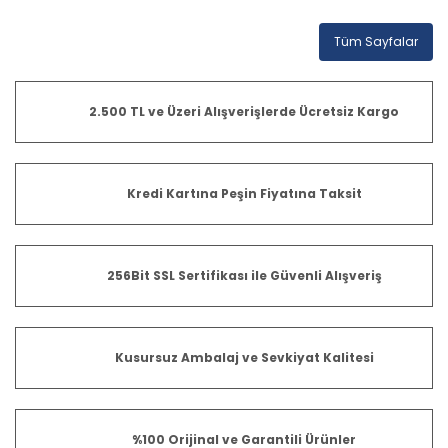
Tüm Sayfalar
2.500 TL ve Üzeri Alışverişlerde Ücretsiz Kargo
Kredi Kartına Peşin Fiyatına Taksit
256Bit SSL Sertifikası ile Güvenli Alışveriş
Kusursuz Ambalaj ve Sevkiyat Kalitesi
%100 Orijinal ve Garantili Ürünler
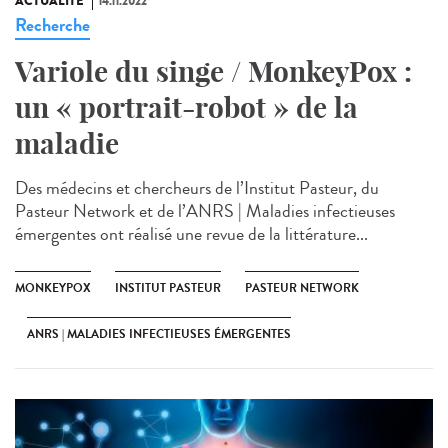
ACTUALITÉ
14.11.2022
Recherche
Variole du singe / MonkeyPox :
un « portrait-robot » de la
maladie
Des médecins et chercheurs de l’Institut Pasteur, du
Pasteur Network et de l’ANRS | Maladies infectieuses
émergentes ont réalisé une revue de la littérature...
MONKEYPOX
INSTITUT PASTEUR
PASTEUR NETWORK
ANRS | MALADIES INFECTIEUSES ÉMERGENTES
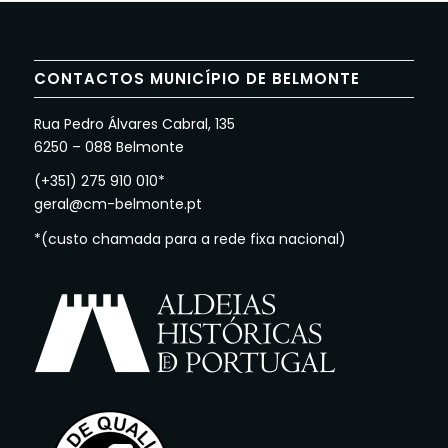
CONTACTOS MUNICÍPIO DE BELMONTE
Rua Pedro Álvares Cabral, 135
6250 – 088 Belmonte
(+351) 275 910 010*
geral@cm-belmonte.pt
*(custo chamada para a rede fixa nacional)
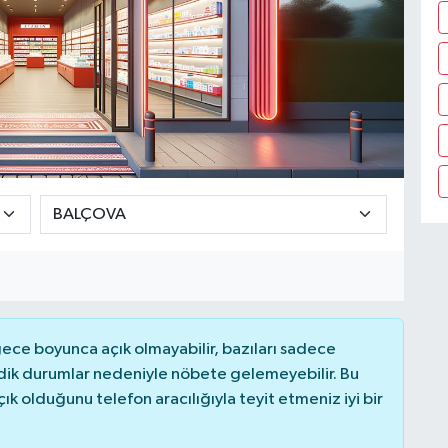
ce boyunca açık olmayabilir, bazıları sadece
dik durumlar nedeniyle nöbete gelemeyebilir. Bu
 olduğunu telefon aracılığıyla teyit etmeniz iyi bir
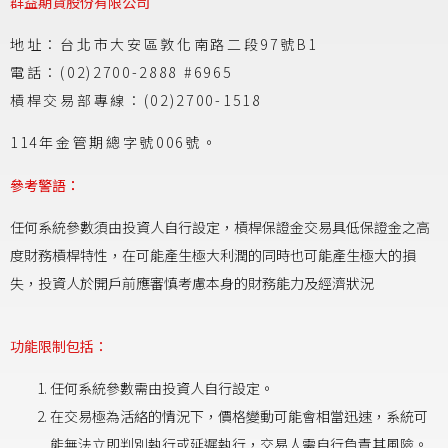
群益期貨股份有限公司
地址：台北市大安區敦化南路二段97號B1
電話：(02)2700-2888 #6965
槓桿交易部專線：(02)2700-1518
114年金管期總字號006號。
參考警語：
任何系統參數須由投資人自行設定，槓桿保證金交易具低保證金之高
度財務槓桿特性，在可能產生極大利潤的同時也可能產生極大的損
失，投資人於開戶前應審慎考慮本身的財務能力及經濟狀況
功能限制包括：
任何系統參數需由投資人自行設定。
在交易極為活絡的情況下，價格變動可能會相當迅速，系統可
能無法立即判別執行或延遲執行，交易人需自行負責其風險。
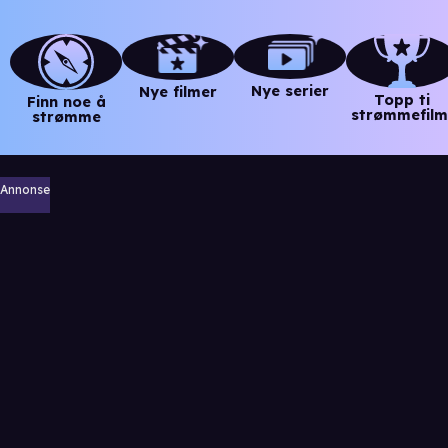
Nye serier
Nye filmer
Topp ti
Finn noe å
strømmefilm
strømme
Annonse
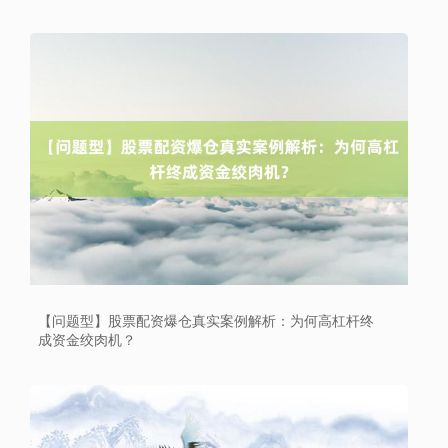
深证成指
14311.01
+200.89
+1.42%
沪深300
4694.44
+43.13
+0.93%
【问题型】股票配资爆仓真实案例解析：为何高杠杆终
成资金绞肉机？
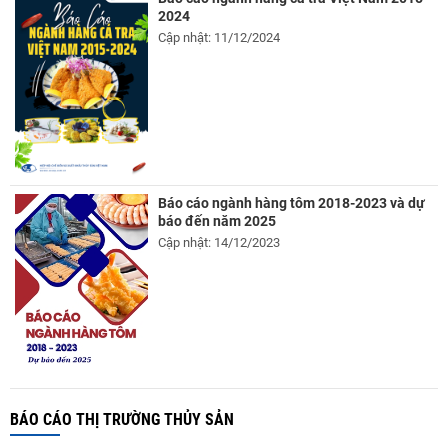
2024
Cập nhật: 11/12/2024
Báo cáo ngành hàng tôm 2018-2023 và dự
báo đến năm 2025
Cập nhật: 14/12/2023
BÁO CÁO THỊ TRƯỜNG THỦY SẢN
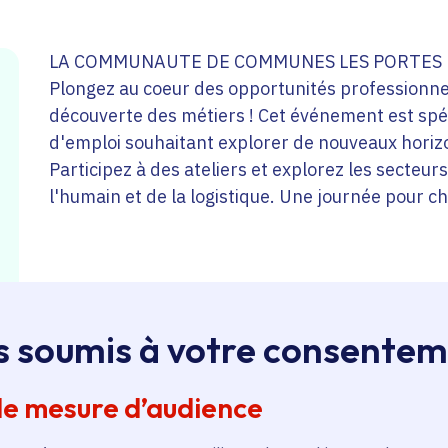
LA COMMUNAUTE DE COMMUNES LES PORTES BR
Plongez au coeur des opportunités professionnel
découverte des métiers ! Cet événement est sp
d'emploi souhaitant explorer de nouveaux horizo
Participez à des ateliers et explorez les secteur
l'humain et de la logistique. Une journée pour c
s soumis à votre consente
de mesure d’audience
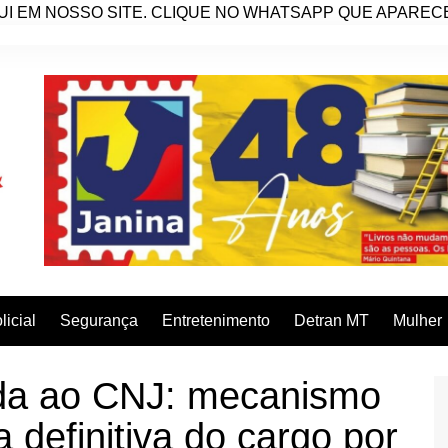
I EM NOSSO SITE. CLIQUE NO WHATSAPP QUE APARECE 
licial
Segurança
Entretenimento
Detran MT
Mulher
da ao CNJ: mecanismo
 definitiva do cargo por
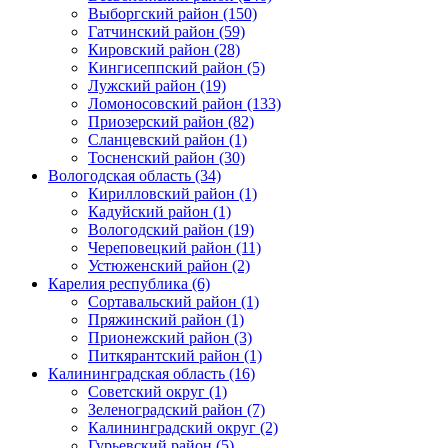
Выборгский район (150)
Гатчинский район (59)
Кировский район (28)
Кингисеппский район (5)
Лужский район (19)
Ломоносовский район (133)
Приозерский район (82)
Сланцевский район (1)
Тосненский район (30)
Вологодская область (34)
Кирилловский район (1)
Кадуйский район (1)
Вологодский район (19)
Череповецкий район (11)
Устюженский район (2)
Карелия республика (6)
Сортавальский район (1)
Пряжинский район (1)
Прионежский район (3)
Питкярантский район (1)
Калининградская область (16)
Советский округ (1)
Зеленоградский район (7)
Калининградский округ (2)
Гурьевский район (5)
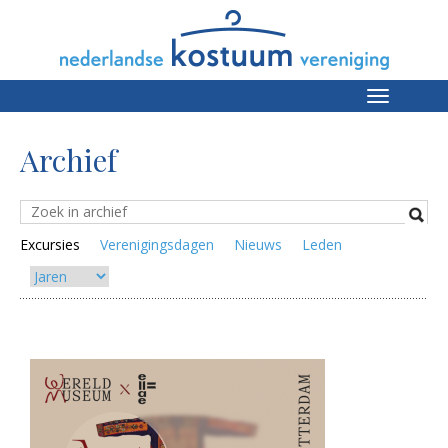
Toggle
navigation
Archief
Excursies
Verenigingsdagen
Nieuws
Leden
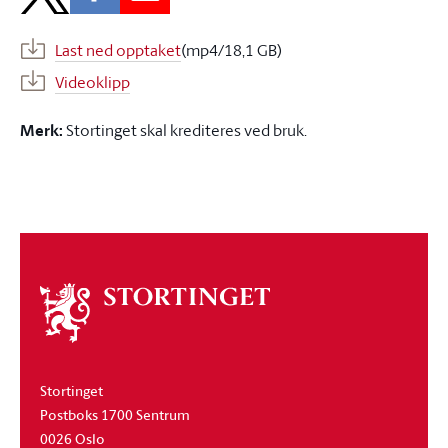
Last ned opptaket
(mp4/18,1 GB)
Videoklipp
Merk:
Stortinget skal krediteres ved bruk.
Om
stortinget
Stortinget
Postboks 1700 Sentrum
0026 Oslo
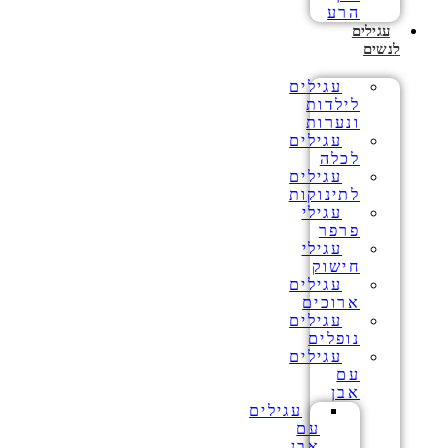
הרע
עגילים
לנשים
עגילים
לילדות
ונערות
עגילים
לכלה
עגילים
לתינוקות
עגילי
פרפר
עגילי
חישוק
עגילים
ארוכים
עגילים
נופלים
עגילים
עם
אבן
עגילים
עם
אבן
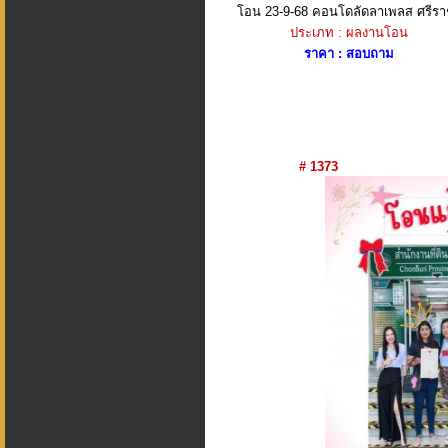
โอน 23-9-68 คอนโดลัดลาเพลส ศรีร
ประเภท : ผลงานโอน
ราคา : สอบถาม
# 1373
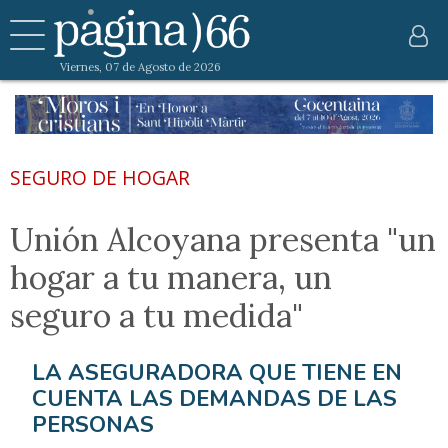
Viernes, 07 de Agosto de 2026
SEGURO DE HOGAR
Unión Alcoyana presenta "un
hogar a tu manera, un
seguro a tu medida"
LA ASEGURADORA QUE TIENE EN
CUENTA LAS DEMANDAS DE LAS
PERSONAS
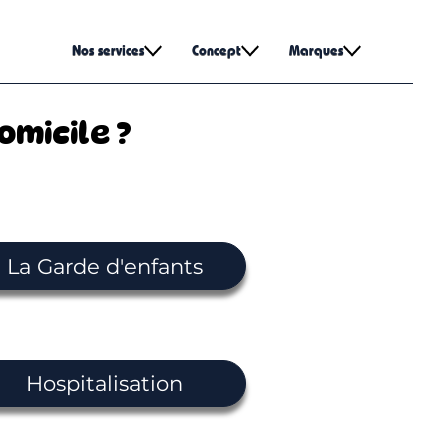
Nos services
Concept
Marques
micile ?
La Garde d'enfants
Hospitalisation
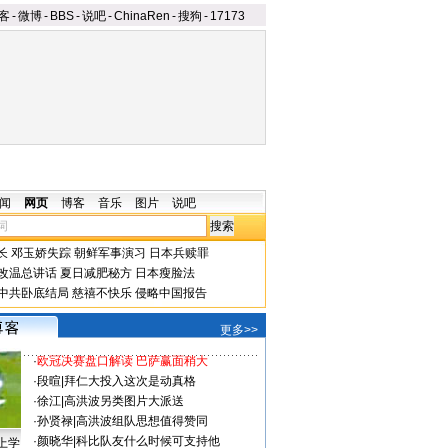
客
-
微博
-
BBS
-
说吧
-
ChinaRen
-
搜狗
-
17173
闻
网页
博客
音乐
图片
说吧
长
邓玉娇失踪
朝鲜军事演习
日本兵赎罪
改温总讲话
夏日减肥秘方
日本瘦脸法
中共卧底结局
慈禧不快乐
侵略中国报告
更多>>
·
欧冠决赛盘口解读 巴萨赢面稍大
·
段暄
|
拜仁大投入这次是动真格
·
徐江
|
高洪波另类图片大派送
·
孙贤禄
|
高洪波组队思想值得赞同
·
颜晓华
|
科比队友什么时候可支持他
上学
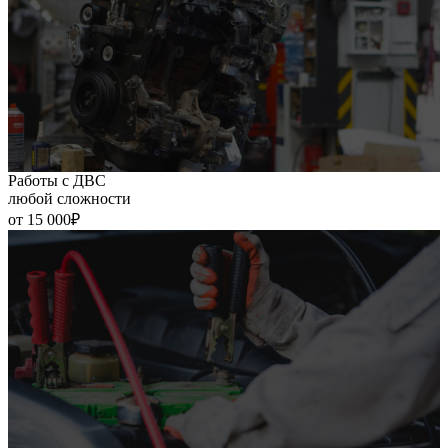
Работы с ДВС
любой сложности
от 15 000₽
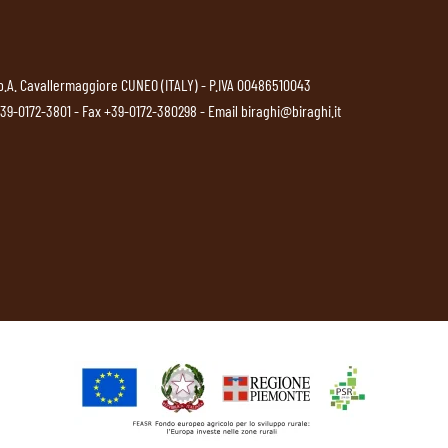
p.A. Cavallermaggiore CUNEO (ITALY) - P.IVA 00486510043
39-0172-3801
- Fax +39-0172-380298 - Email
biraghi@biraghi.it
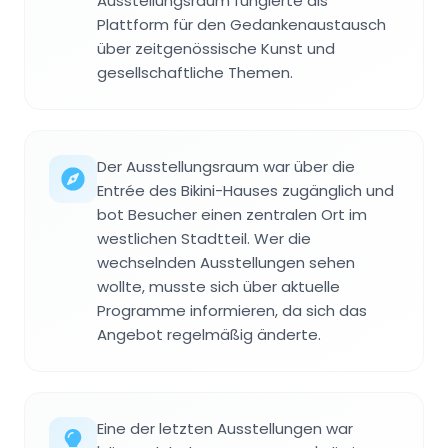
Ausstellungsraum fungierte als
Plattform für den Gedankenaustausch
über zeitgenössische Kunst und
gesellschaftliche Themen.
Der Ausstellungsraum war über die
Entrée des Bikini-Hauses zugänglich und
bot Besucher einen zentralen Ort im
westlichen Stadtteil. Wer die
wechselnden Ausstellungen sehen
wollte, musste sich über aktuelle
Programme informieren, da sich das
Angebot regelmäßig änderte.
Eine der letzten Ausstellungen war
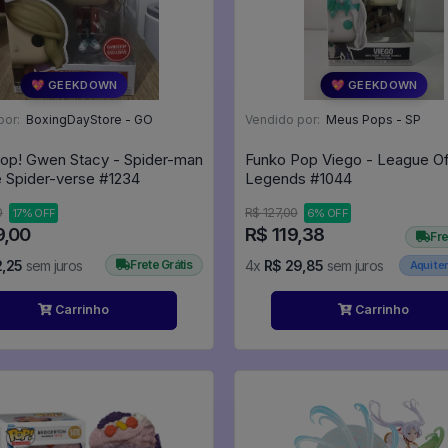
💖 GEEKDOWN
💖 GEEKDOWN
por:
BoxingDayStore - GO
Vendido por:
Meus Pops - SP
op! Gwen Stacy - Spider-man
Funko Pop Viego - League O
Into The Spider-verse #1234
Legends #1044
0
R$ 127,00
17% OFF
6% OFF
9,00
R$ 119,38
Fre
2,25
sem juros
Frete Grátis
4x
R$ 29,85
sem juros
Aqui t
Carrinho
Carrinho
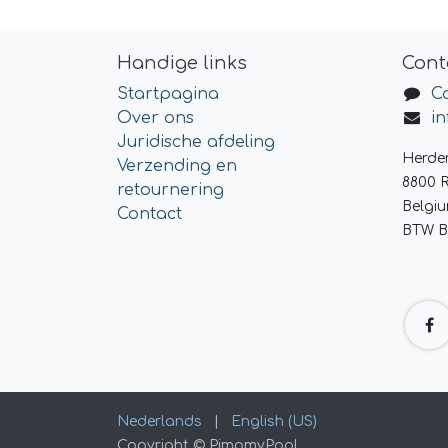
Handige links
Cont
Startpagina
C
Over ons
i
Juridische afdeling
Herde
Verzending en
8800 
retournering
Belgi
Contact
BTW B
Nederlands
|
English (US)
Copyright © PimpmyPool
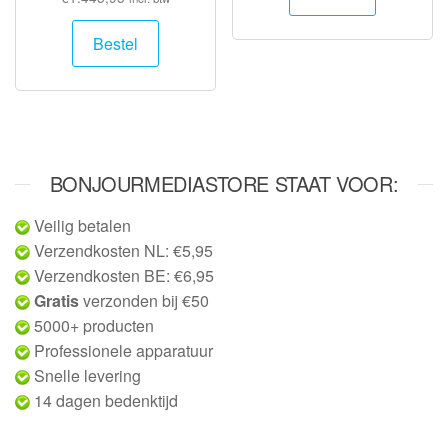
Bestel
BONJOURMEDIASTORE STAAT VOOR:
Veilig betalen
Verzendkosten NL: €5,95
Verzendkosten BE: €6,95
Gratis
verzonden bij €50
5000+ producten
Professionele apparatuur
Snelle levering
14 dagen bedenktijd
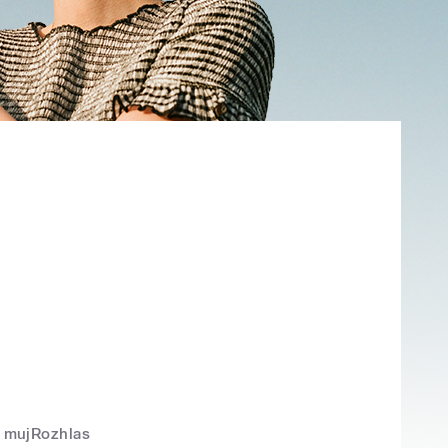
mujRozhlas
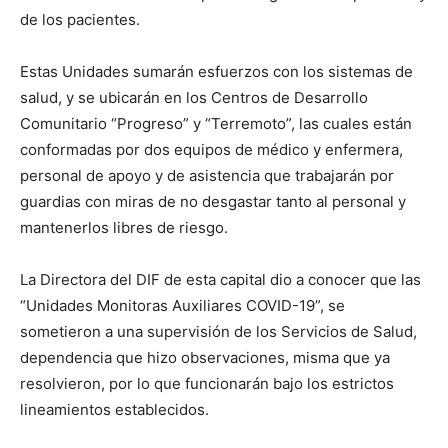
de los pacientes.
Estas Unidades sumarán esfuerzos con los sistemas de
salud, y se ubicarán en los Centros de Desarrollo
Comunitario “Progreso” y “Terremoto”, las cuales están
conformadas por dos equipos de médico y enfermera,
personal de apoyo y de asistencia que trabajarán por
guardias con miras de no desgastar tanto al personal y
mantenerlos libres de riesgo.
La Directora del DIF de esta capital dio a conocer que las
“Unidades Monitoras Auxiliares COVID-19”, se
sometieron a una supervisión de los Servicios de Salud,
dependencia que hizo observaciones, misma que ya
resolvieron, por lo que funcionarán bajo los estrictos
lineamientos establecidos.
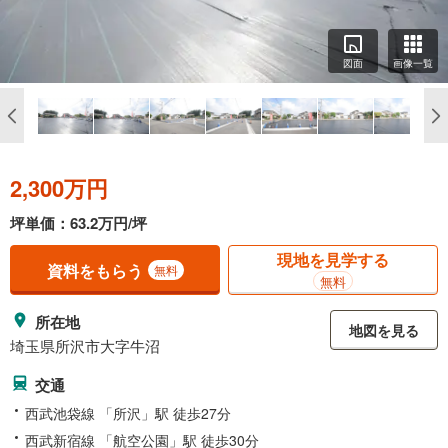
図面
画像一覧
2,300万円
坪単価：63.2万円/坪
現地を見学する
資料をもらう
無料
無料
所在地
地図を見る
埼玉県所沢市大字牛沼
交通
西武池袋線 「所沢」駅 徒歩27分
西武新宿線 「航空公園」駅 徒歩30分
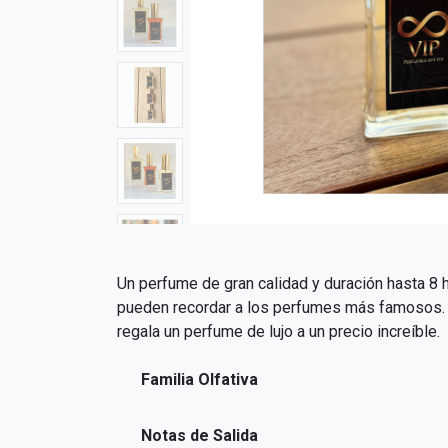
Un perfume de gran calidad y duración hasta 8 h
pueden recordar a los perfumes más famosos. El
regala un perfume de lujo a un precio increíble.
Familia Olfativa
Notas de Salida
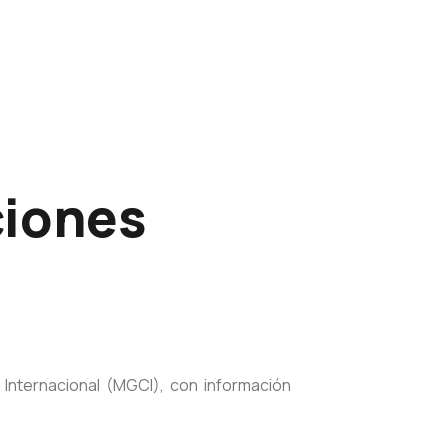
ciones
Internacional (MGCI), con información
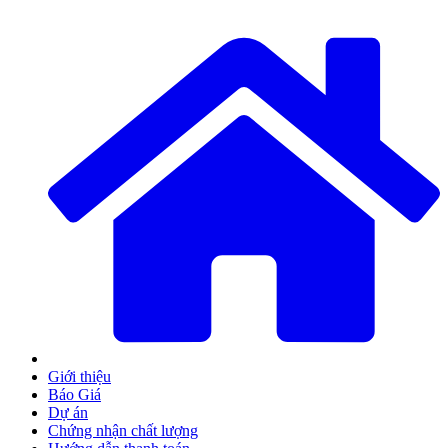
Giới thiệu
Báo Giá
Dự án
Chứng nhận chất lượng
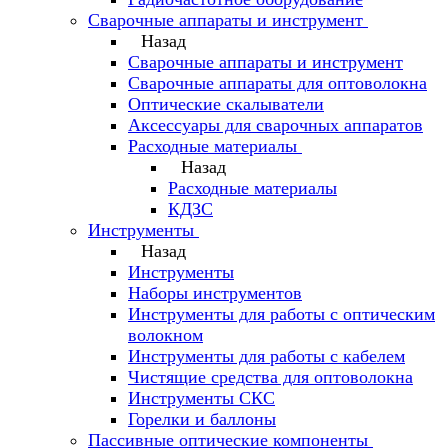
Сварочные аппараты и инструмент
Назад
Сварочные аппараты и инструмент
Сварочные аппараты для оптоволокна
Оптические скалыватели
Аксессуары для сварочных аппаратов
Расходные материалы
Назад
Расходные материалы
КДЗС
Инструменты
Назад
Инструменты
Наборы инструментов
Инструменты для работы с оптическим
волокном
Инструменты для работы с кабелем
Чистящие средства для оптоволокна
Инструменты СКС
Горелки и баллоны
Пассивные оптические компоненты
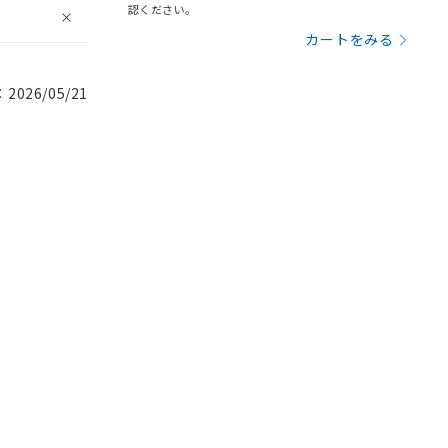
認ください。
カートをみる
026/05/21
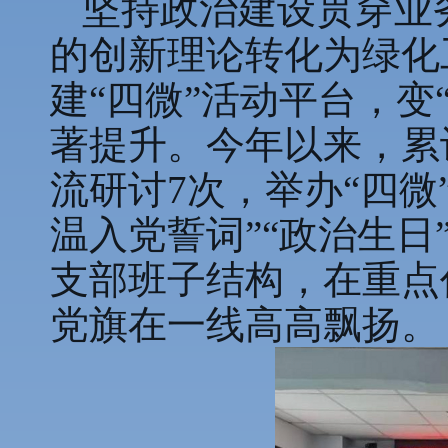
坚持政治建设贯穿业
的创新理论转化为绿化
建“四微”活动平台，变
著提升。今年以来，累
流研讨7次，举办“四微
温入党誓词”“政治生
支部班子结构，在重点任
党旗在一线高高飘扬。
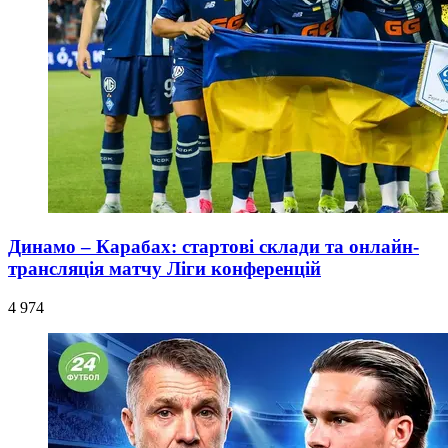
Динамо – Карабах: стартові склади та онлайн-
трансляція матчу Ліги конференцій
4 974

* [EXERCISE] All that is wanted is the lines above between the one containing "ANRS | MALADIES INFECTIEUSES ÉMERGENTES" and the one containing "strømmefilm", inclusive, restated word for word, with pictures omitted.

* [EXERCISE SOLUTION]
ANRS | MALADIES INFECTIEUSES ÉMERGENTES
CONTACTOS MUNICÍPIO DE BELMONTE
Rua Pedro Álvares Cabral, 135
6250 – 088 Belmonte
(+351) 275 910 010*
geral@cm-belmonte.pt
*(custo chamada para a rede fixa nacional)
ce boyunca açık olmayabilir, bazıları sadece
dik durumlar nedeniyle nöbete gelemeyebilir. Bu
 olduğunu telefon aracılığıyla teyit etmeniz iyi bir
群益期貨股份有限公司
地址：台北市大安區敦化南路二段97號B1
電話：(02)2700-2888 #6965
槓桿交易部專線：(02)2700-1518
114年金管期總字號006號。
參考警語：
任何系統參數須由投資人自行設定，槓桿保證金交易具低保證金之高
度財務槓桿特性，在可能產生極大利潤的同時也可能產生極大的損
失，投資人於開戶前應審慎考慮本身的財務能力及經濟狀況
功能限制包括：
任何系統參數需由投資人自行設定。
在交易極為活絡的情況下，價格變動可能會相當迅速，系統可
能無法立即判別執行或延遲執行，交易人需自行負責其風險。
Nye serier
Nye filmer
Topp ti
Finn noe å
strømmefilm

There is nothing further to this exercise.